Tuesday, October 12, 2010

Il nido del ragno (1988)

... aka: Spider Labyrinth, The
... aka: Spider's Nest, The

Directed by:
Gianfranco Giagni

Dallas college professor Alan Whitmore (Roland Wybenga), who specializes in "oriental languages" and has a recurring nightmare about being trapped in a room with a spider as a child, is given an important, top-secret mission by his superiors. He has been overseeing something called "The Intextus Project;" a study of religions across the globe, and now his backers want him to travel to Budapest to check in on Leo Roth, another professor working on the project who has disappeared. Upon arriving in Budapest, Alan meets up with a sexy female contact - Genevieve Weiss (Paola Rinaldi) - who begins showing him around. He locates the missing colleague, who has been feigning mental illness and hands Alan an ancient tablet the second his stern wife Sylvia (Margareta von Krauss) turns her back. Back at his hotel, he's introduced to the proprietess, Mrs. Kuhn (Stéphane Audran), who behaves rather strangely and puts him up in a room conveniently located directly across from where Genevieve lives. And Genevieve likes to stand around topless by an open window a lot.

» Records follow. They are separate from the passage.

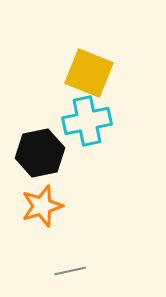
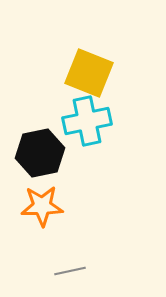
orange star: rotated 15 degrees clockwise
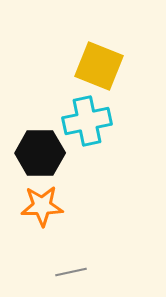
yellow square: moved 10 px right, 7 px up
black hexagon: rotated 12 degrees clockwise
gray line: moved 1 px right, 1 px down
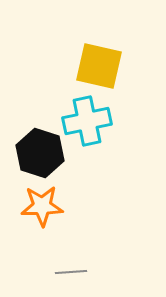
yellow square: rotated 9 degrees counterclockwise
black hexagon: rotated 18 degrees clockwise
gray line: rotated 8 degrees clockwise
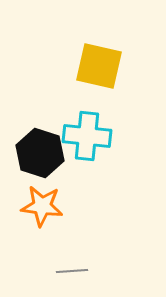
cyan cross: moved 15 px down; rotated 18 degrees clockwise
orange star: rotated 9 degrees clockwise
gray line: moved 1 px right, 1 px up
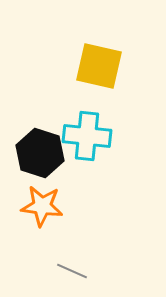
gray line: rotated 28 degrees clockwise
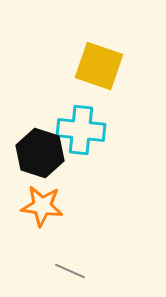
yellow square: rotated 6 degrees clockwise
cyan cross: moved 6 px left, 6 px up
gray line: moved 2 px left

It isn't long before people start dying, starting with Professor Roth, who's found hanging from a chandelier. When the police investigate, Mrs. Roth is nowhere to be found and Alan is informed that the victim wasn't even married. Maid Maria (Claudia Muzi), who tells Alan he better get out while the getting is good, is next up. There's also a strange, nameless man (played by William Berger) who's lives underneath the city and has been pulling our thick hero aside and telling him he better leave because he might be "sucked into the vortex." Needless to say, Alan doesn't listen, and eventually he discovers that nearly the entire district is involved in a weird religious cult that has something to do with spiders. To be precise, they worship a mutant baby who gives birth to spiders that crawl under the skin on your arm and possess you. Also working for the baby-mutant-messiah-thingy is some kind of hissing witch (also played by von Krauss) who viciously kills whoever theatens to expose the cult.

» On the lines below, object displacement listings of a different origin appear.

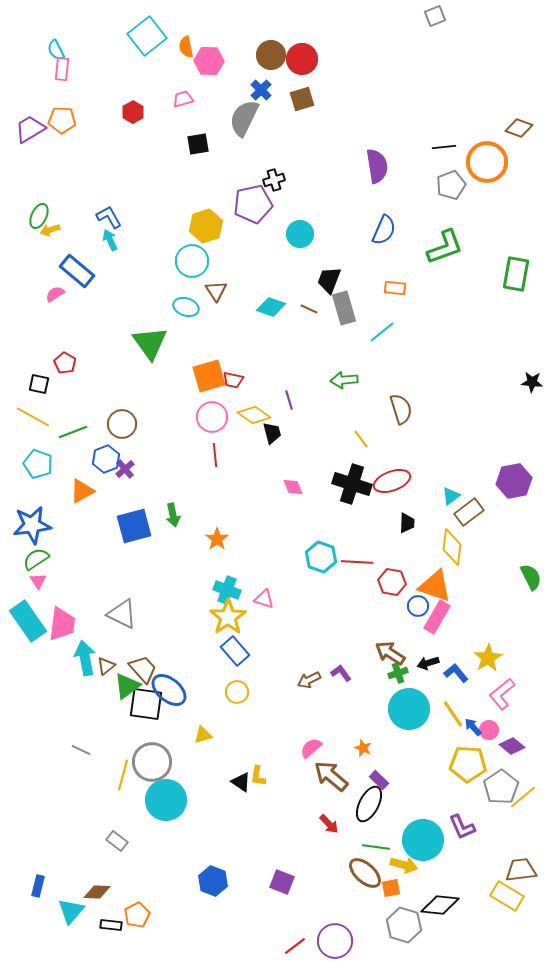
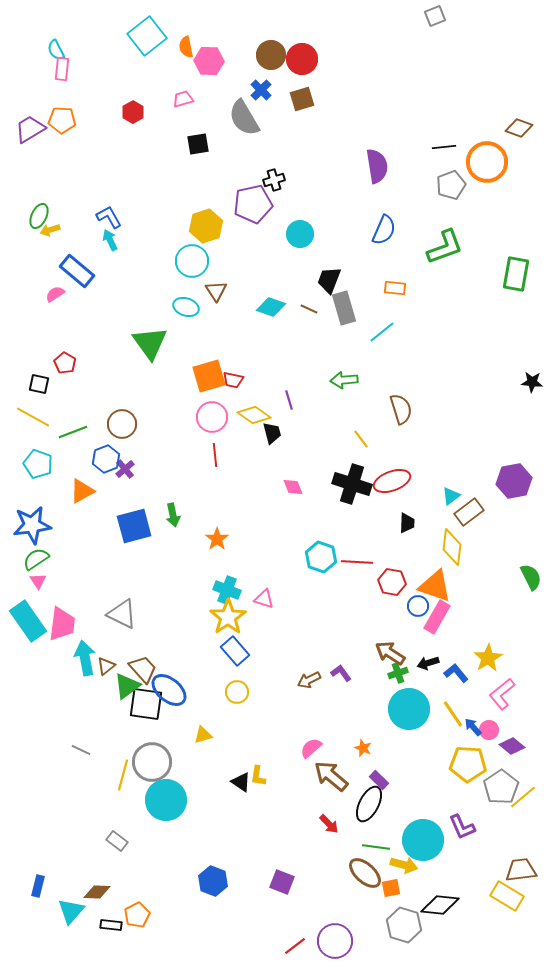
gray semicircle at (244, 118): rotated 57 degrees counterclockwise
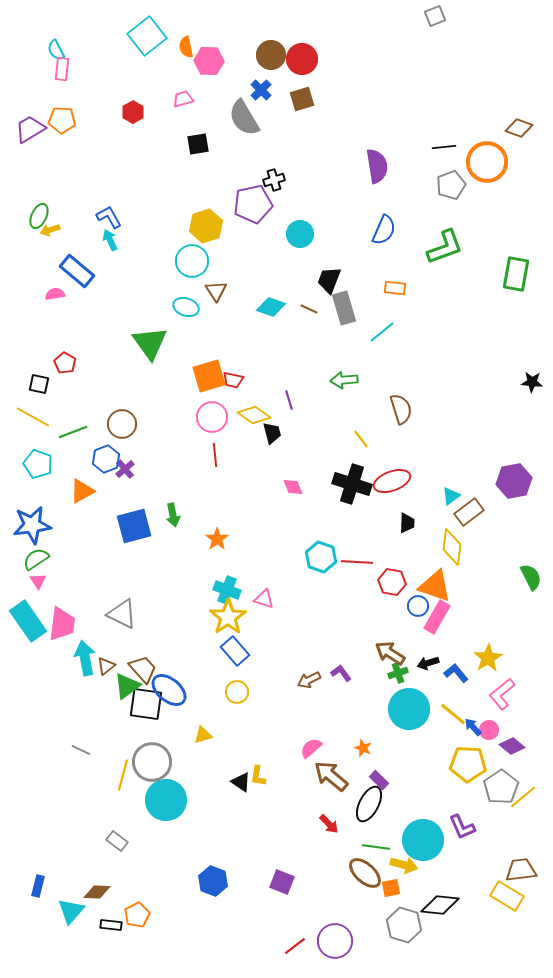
pink semicircle at (55, 294): rotated 24 degrees clockwise
yellow line at (453, 714): rotated 16 degrees counterclockwise
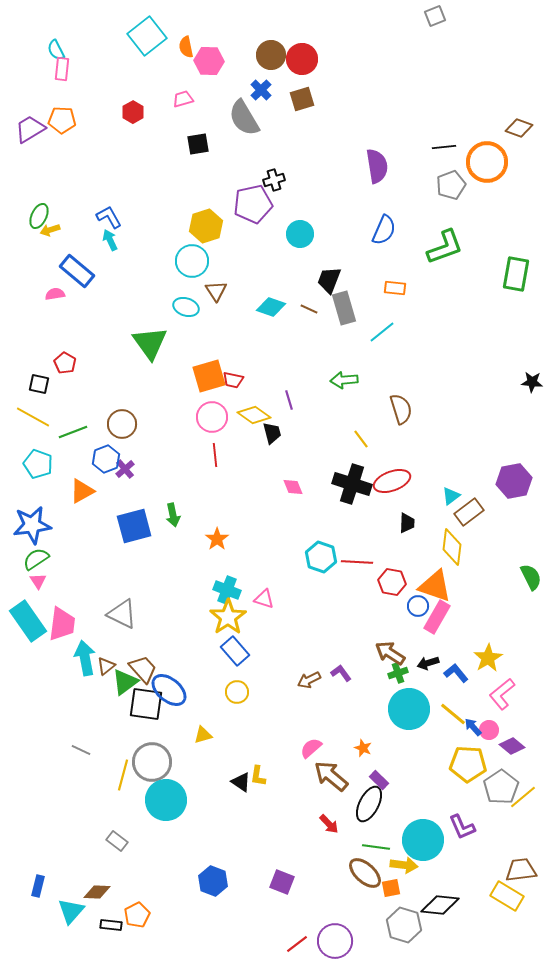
green triangle at (127, 686): moved 2 px left, 4 px up
yellow arrow at (404, 865): rotated 8 degrees counterclockwise
red line at (295, 946): moved 2 px right, 2 px up
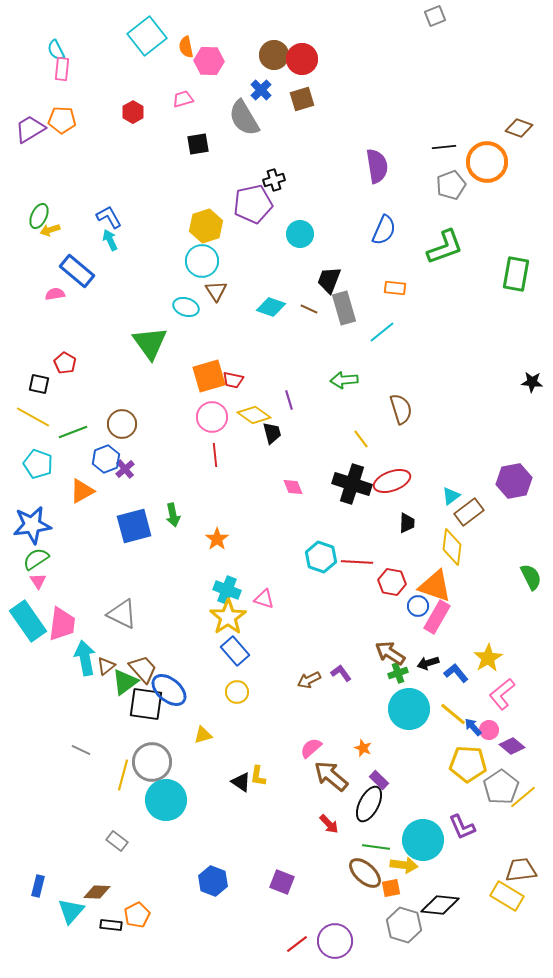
brown circle at (271, 55): moved 3 px right
cyan circle at (192, 261): moved 10 px right
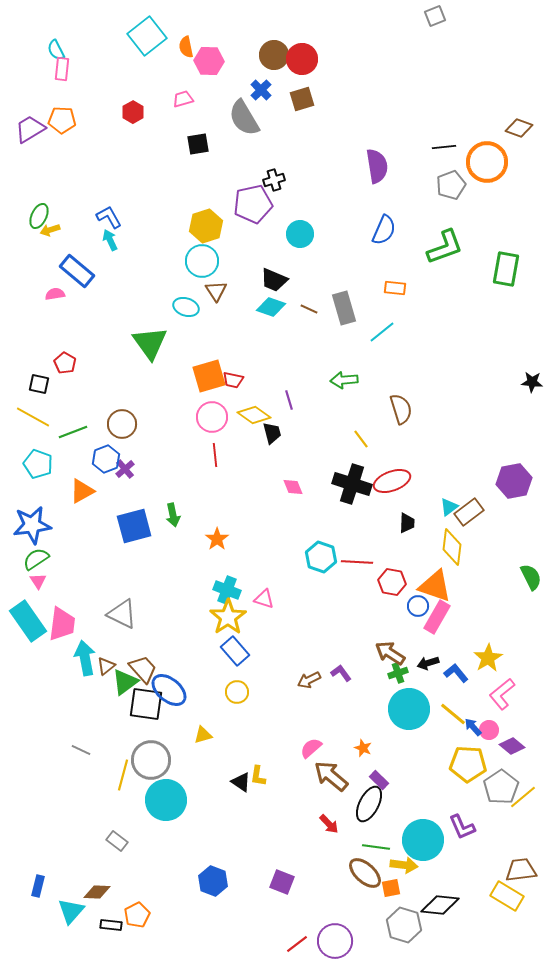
green rectangle at (516, 274): moved 10 px left, 5 px up
black trapezoid at (329, 280): moved 55 px left; rotated 88 degrees counterclockwise
cyan triangle at (451, 496): moved 2 px left, 11 px down
gray circle at (152, 762): moved 1 px left, 2 px up
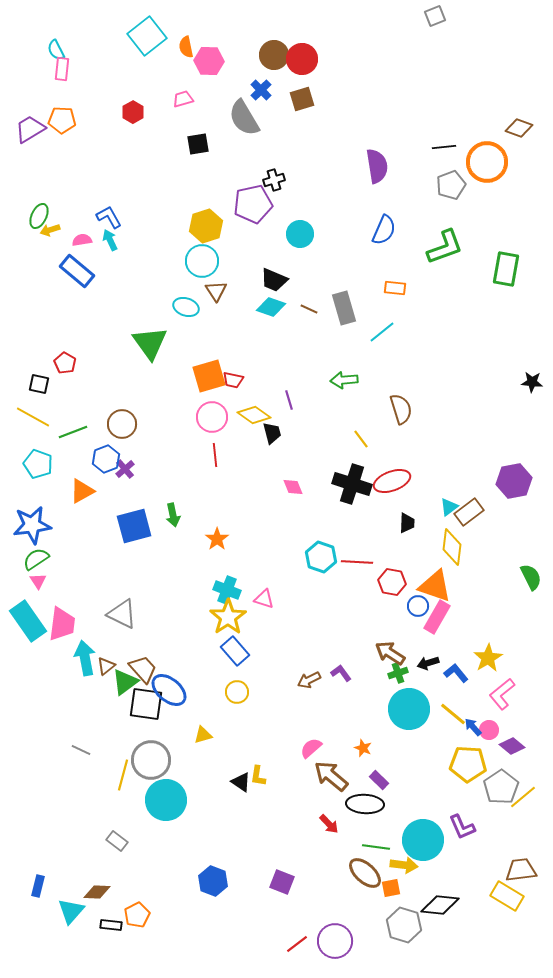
pink semicircle at (55, 294): moved 27 px right, 54 px up
black ellipse at (369, 804): moved 4 px left; rotated 66 degrees clockwise
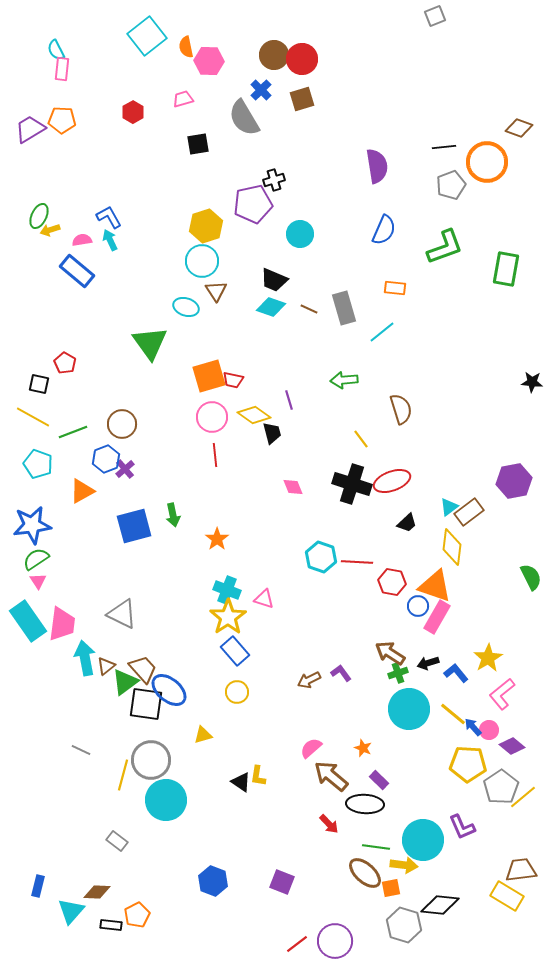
black trapezoid at (407, 523): rotated 45 degrees clockwise
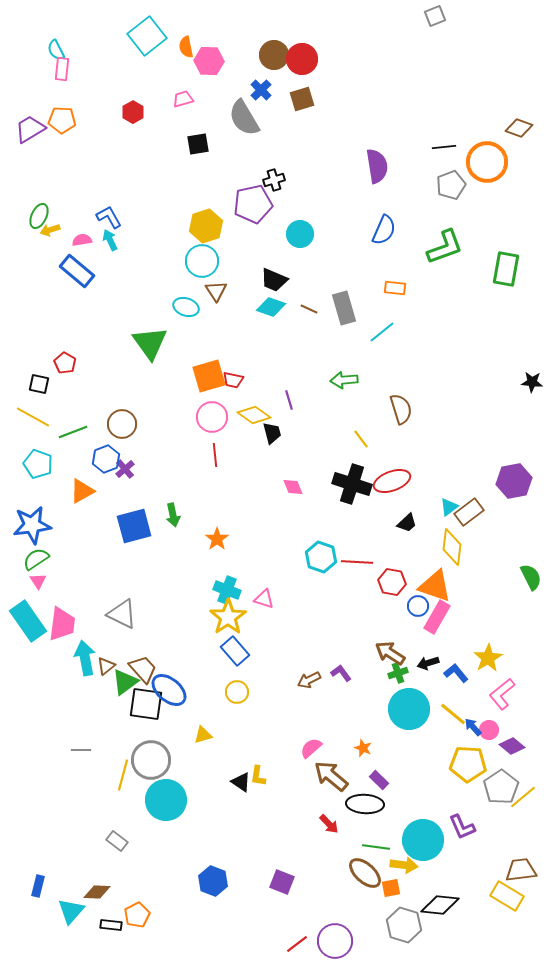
gray line at (81, 750): rotated 24 degrees counterclockwise
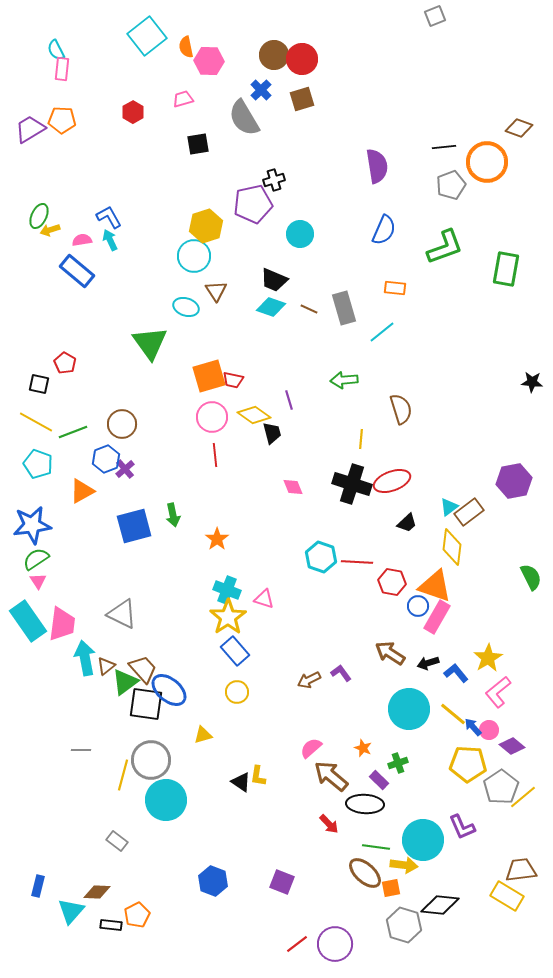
cyan circle at (202, 261): moved 8 px left, 5 px up
yellow line at (33, 417): moved 3 px right, 5 px down
yellow line at (361, 439): rotated 42 degrees clockwise
green cross at (398, 673): moved 90 px down
pink L-shape at (502, 694): moved 4 px left, 2 px up
purple circle at (335, 941): moved 3 px down
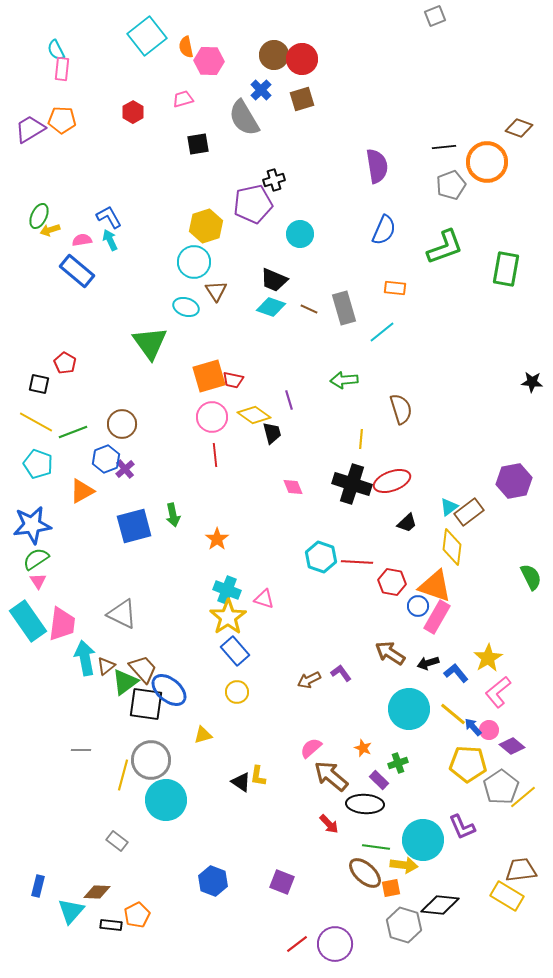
cyan circle at (194, 256): moved 6 px down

Clearly, the director has been inspired by the films of Italian horror masters Dario Argento and Mario Bava. It's well-scored, has good cinematography, decent acting (aside from the lead, who's handsome but a bit one-note) and the supernatural scenes are colorful and stylishly done. A scene of a nightgown-clad victim being stalked between sheets blowing in the wind while bold greens and blues flash will remind one instantly of Argento's SUSPIRIA (1977) and INFERNO (1980). A shot directly down a spiral staircase and the fact the witch tosses a small ball into a room before murdering her victims are direct visual nods to Bava's KILL, BABY... KILL! (1966). Hitchcock and Polanski are also liberally sampled in both premise (oblivious man begins to slowly realize that everyone he meets is basically conspiring against him and no one can be trusted) and execution. In fact, the film references so many others that it doesn't really take on an identity of its own until near the end. It does however deserve credit for a truly bizarre finale employing stop motion special effects.

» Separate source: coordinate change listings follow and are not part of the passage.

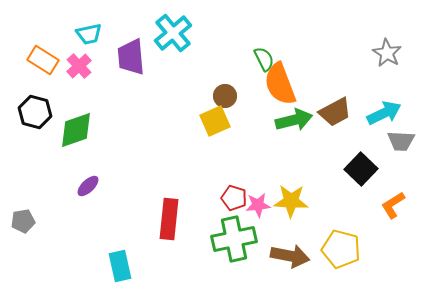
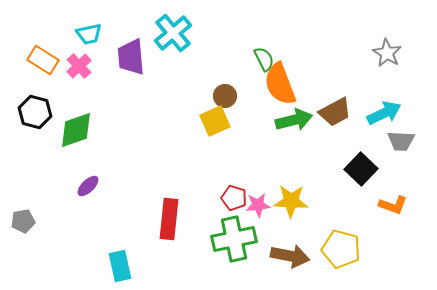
orange L-shape: rotated 128 degrees counterclockwise
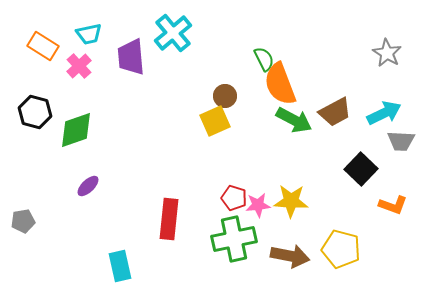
orange rectangle: moved 14 px up
green arrow: rotated 42 degrees clockwise
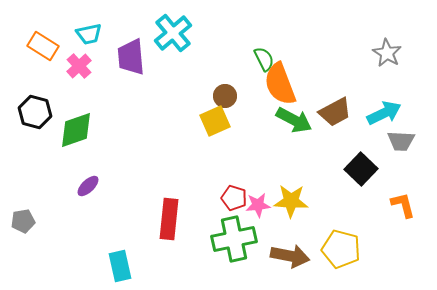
orange L-shape: moved 10 px right; rotated 124 degrees counterclockwise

Sadly, THE SPIDER LABYRINTH wasn't very well distributed in the United States and doesn't seem to have much of a following. I'm not aware of any legit U.S. VHS release and for years the best one could hope for was watching a bootleg copy (most of which were derived from the Japanese VHS release). In 2009, the film finally received a DVD release, though I can't vouch for its quality since I saw the video version.